In this course, we will retrace its emergence of a theory of the Uncanny in the texts of Freud and Heidegger, each of which reserve a special place for literature as a privileged setting for this “apparition”: for Freud the story by E. Th. A. Hoffmann, “The Sandman;” for Heidegger Sophocles’ tragedy, Antigone. If these ¨classical¨ articulations of the uncanny in literature can be understood as a challenge to traditional Western notions of self-identity, we will look at some responses to this challenge in texts as diverse as The Odyssey (books 23 k& 24), Oedipus at Colonus, several shorter “stories” by Kafka (“Cares of a Housefather,”  “The Silence of the Sirens”) and finally two “science fiction” stories adapted for radio: “Child’s Play” by William Tenn (1948-51) and Robert A. Heinlein’s “The Green Hills of Earth” (1947).

  

GERMAN 441 – Studies in Communication and Culture

At the end of the 20th and the beginning of the 21st century, self-descriptions in German literature and cultural theory remarkably often allude to ‘the Baroque.’ The aim of this course is to study these receptions and iterations of the Baroque.

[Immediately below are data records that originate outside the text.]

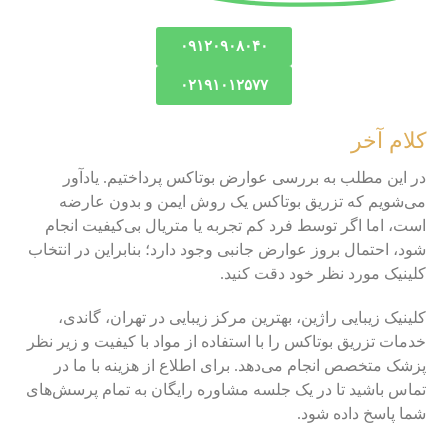
۰۹۱۲۰۹۰۸۰۴۰
۰۲۱۹۱۰۱۲۵۷۷
کلام آخر
در این مطلب به بررسی عوارض بوتاکس پرداختیم. یادآور
می‌شویم که تزریق بوتاکس یک روش ایمن و بدون عارضه
است، اما اگر توسط فرد کم تجربه یا متریال بی‌کیفیت انجام
شود، احتمال بروز عوارض جانبی وجود دارد؛ بنابراین در انتخاب
کلینیک مورد نظر خود دقت کنید.
کلینیک زیبایی راژین، بهترین مرکز زیبایی در تهران، گاندی،
خدمات تزریق بوتاکس را با استفاده از مواد با کیفیت و زیر نظر
پزشک متخصص انجام می‌دهد. برای اطلاع از هزینه با ما در
تماس باشید تا در یک جلسه مشاوره رایگان به تمام پرسش‌های
شما پاسخ داده شود.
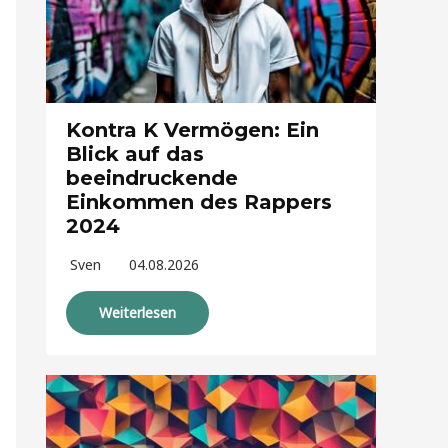
Kontra K Vermögen: Ein
Blick auf das
beeindruckende
Einkommen des Rappers
2024
Sven
04.08.2026
Weiterlesen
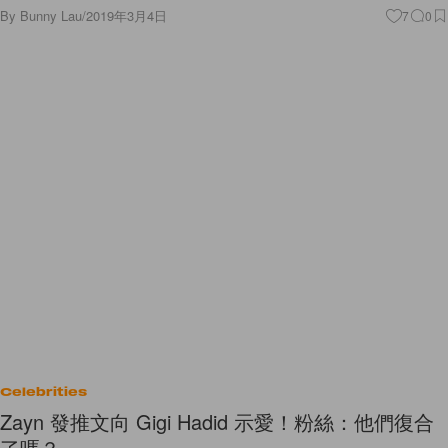
By
Bunny Lau
/
2019年3月4日
7
0
Celebrities
Zayn 發推文向 Gigi Hadid 示愛！粉絲：他們復合
了嗎？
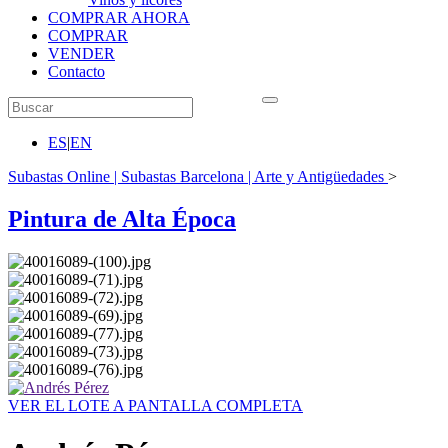
COMPRAR AHORA
COMPRAR
VENDER
Contacto
ES
|
EN
Subastas Online | Subastas Barcelona | Arte y Antigüedades
>
Pintura de Alta Época
VER EL LOTE A PANTALLA COMPLETA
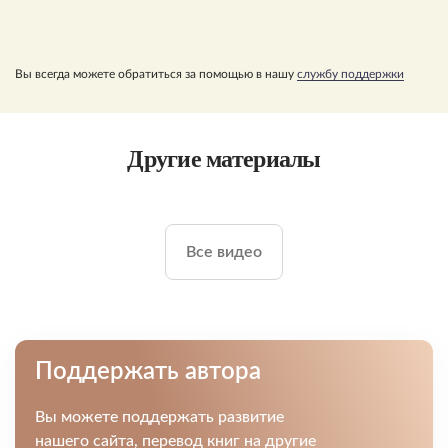
Вы всегда можете обратиться за помощью в нашу
службу поддержки
Другие материалы
Все видео
Поддержать автора
Вы можете поддержать развитие
нашего сайта, перевод книг на другие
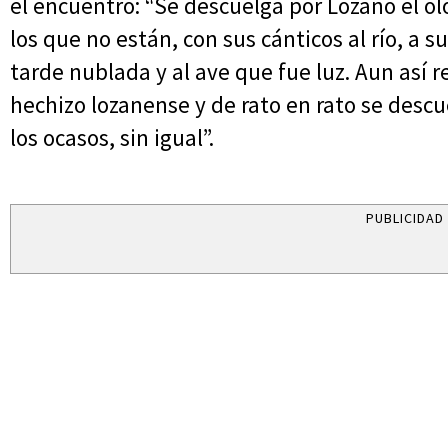
el encuentro: “Se descuelga por Lozano el olo
los que no están, con sus cánticos al río, a
tarde nublada y al ave que fue luz. Aun así 
hechizo lozanense y de rato en rato se des
los ocasos, sin igual”.
PUBLICIDAD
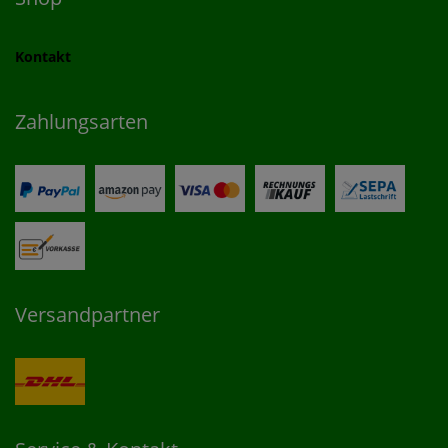
Kontakt
Zahlungsarten
Versandpartner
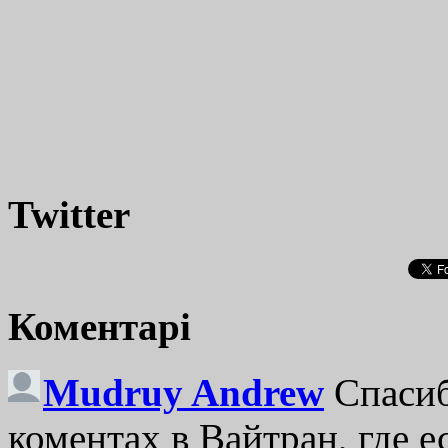
Twitter
Коментарі
Mudruy Andrew
Спасиб
коментах в Вайтран, где е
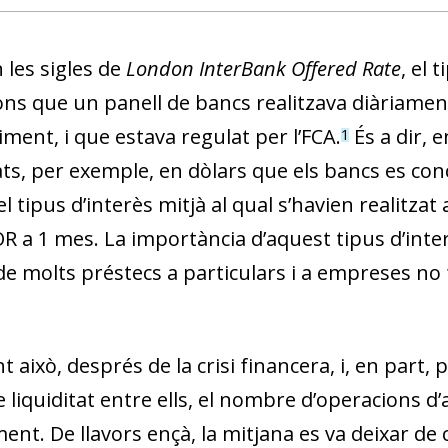
 les sigles de
London InterBank Offered Rate
, el 
ns que un panell de bancs realitzava diàriament 
ment, i que estava regulat per l’FCA.
És a dir, e
1
s, per exemple, en dòlars que els bancs es conce
el tipus d’interès mitjà al qual s’havien realitz
R a 1 mes. La importància d’aquest tipus d’interè
de molts préstecs a particulars i a empreses no 
 això, després de la crisi financera, i, en part,
 liquiditat entre ells, el nombre d’operacions d’
nt. De llavors ençà, la mitjana es va deixar de 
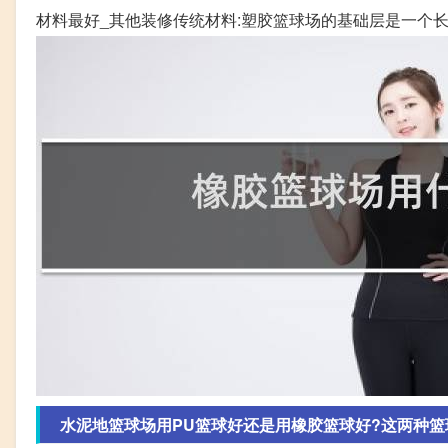
材料最好_其他装修传统材料:塑胶篮球场的基础层是一个
水泥地篮球场用PU篮球好还是用橡胶篮球好?这两种篮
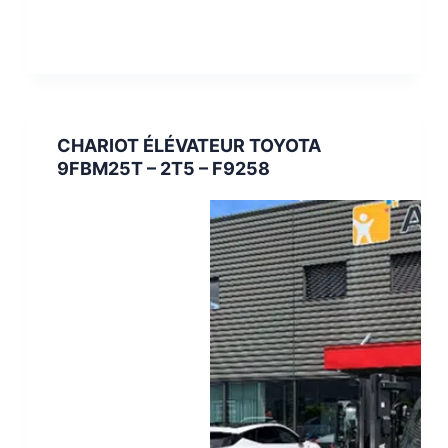
CHARIOT ÉLÉVATEUR TOYOTA
9FBM25T – 2T5 – F9258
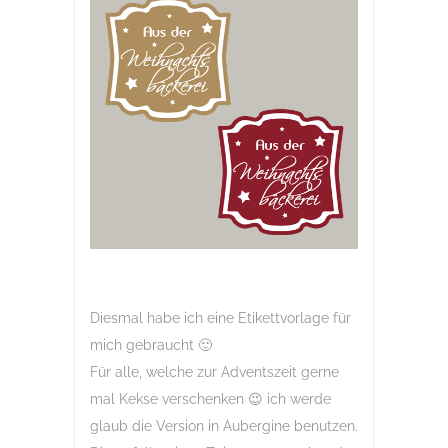
Diesmal habe ich eine Etikettvorlage für
mich gebraucht 🙂
Für alle, welche zur Adventszeit gerne
mal Kekse verschenken 😉 ich werde
glaub die Version in Aubergine benutzen.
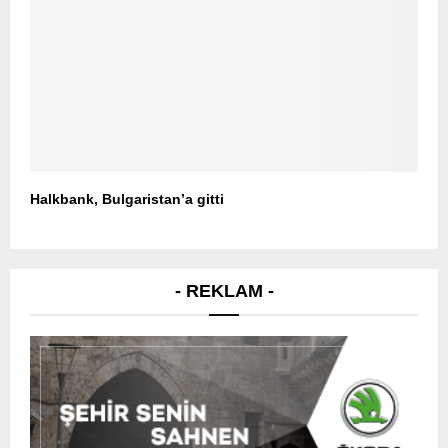
Halkbank, Bulgaristan’a gitti
- REKLAM -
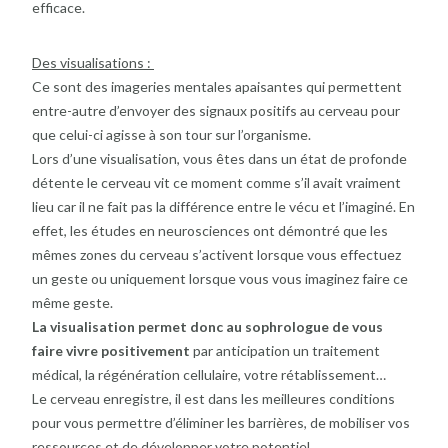
efficace.
Des visualisations :
Ce sont des imageries mentales apaisantes qui permettent
entre-autre d’envoyer des signaux positifs au cerveau pour
que celui-ci agisse à son tour sur l’organisme.
Lors d’une visualisation, vous êtes dans un état de profonde
détente le cerveau vit ce moment comme s’il avait vraiment
lieu car il ne fait pas la différence entre le vécu et l’imaginé. En
effet, les études en neurosciences ont démontré que les
mêmes zones du cerveau s’activent lorsque vous effectuez
un geste ou uniquement lorsque vous vous imaginez faire ce
même geste.
La visualisation permet donc au sophrologue de vous
faire vivre positivement
par anticipation un traitement
médical, la régénération cellulaire, votre rétablissement…
Le cerveau enregistre, il est dans les meilleures conditions
pour vous permettre d’éliminer les barrières, de mobiliser vos
ressources et de développer votre potentiel.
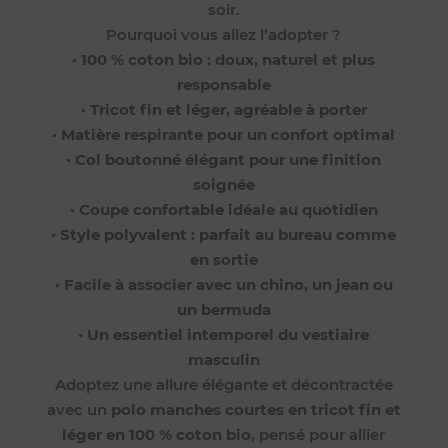
soir.
Pourquoi vous allez l’adopter ?
•
100 % coton bio : doux, naturel et plus
responsable
•
Tricot fin et léger, agréable à porter
•
Matière respirante pour un confort optimal
•
Col boutonné élégant pour une finition
soignée
•
Coupe confortable idéale au quotidien
•
Style polyvalent : parfait au bureau comme
en sortie
•
Facile à associer avec un chino, un jean ou
un bermuda
•
Un essentiel intemporel du vestiaire
masculin
Adoptez une allure élégante et décontractée
avec un
polo manches courtes en tricot fin et
léger en 100 % coton bio
, pensé pour allier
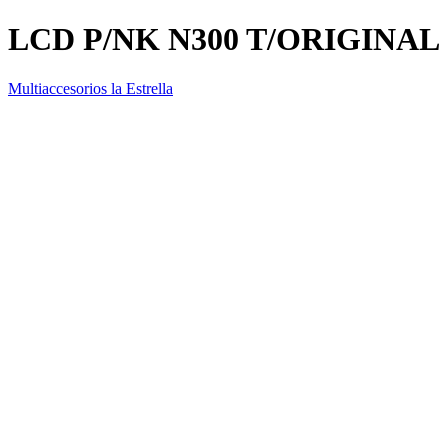
LCD P/NK N300 T/ORIGINAL
Multiaccesorios la Estrella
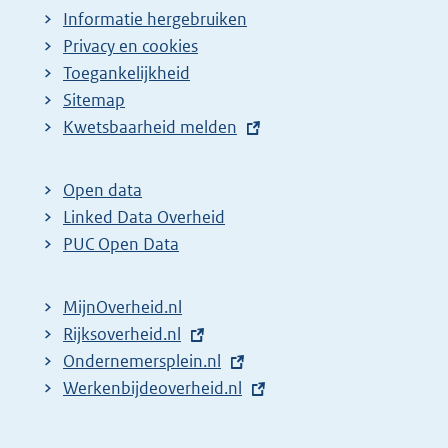
Informatie hergebruiken
Privacy en cookies
Toegankelijkheid
Sitemap
E
Kwetsbaarheid melden
x
t
Open data
e
Linked Data Overheid
r
PUC Open Data
n
e
MijnOverheid.nl
l
E
Rijksoverheid.nl
i
x
E
Ondernemersplein.nl
n
t
x
E
Werkenbijdeoverheid.nl
k
e
t
x
:
r
e
t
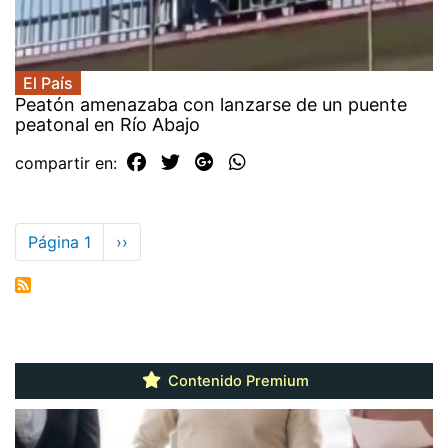
El País
Peatón amenazaba con lanzarse de un puente
peatonal en Río Abajo
compartir en:
Paginación
Página 1
Siguiente
››
página
Contenido Premium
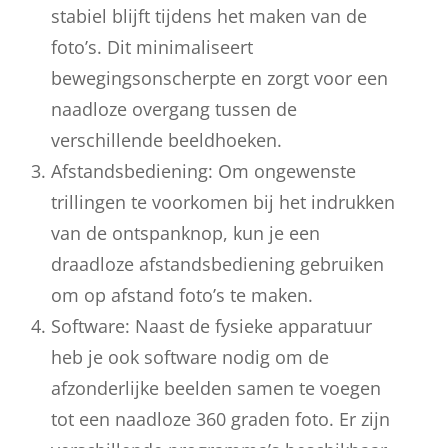
stabiel blijft tijdens het maken van de
foto’s. Dit minimaliseert
bewegingsonscherpte en zorgt voor een
naadloze overgang tussen de
verschillende beeldhoeken.
Afstandsbediening: Om ongewenste
trillingen te voorkomen bij het indrukken
van de ontspanknop, kun je een
draadloze afstandsbediening gebruiken
om op afstand foto’s te maken.
Software: Naast de fysieke apparatuur
heb je ook software nodig om de
afzonderlijke beelden samen te voegen
tot een naadloze 360 graden foto. Er zijn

The term Baroque was used only ex post in order to describe period and style of the 17th century. Hence, rather than reconstructing the ‘original’ early modern Baroque, we will focus on the question what kind of Baroque is created through its recent applications to literature and cultural theory, which connect to early 20th century discourse formations (e.g. Wölfflin, Benjamin, Wellek). How do they recode ‘the Baroque’ and why? What is new about the Neobaroque? Where does its particular quality lie, locally and globally? How does it differ from other actualizations of the Baroque in the 20th and 21st centuries? The class will be held in German and English. Texts will be read in German and English.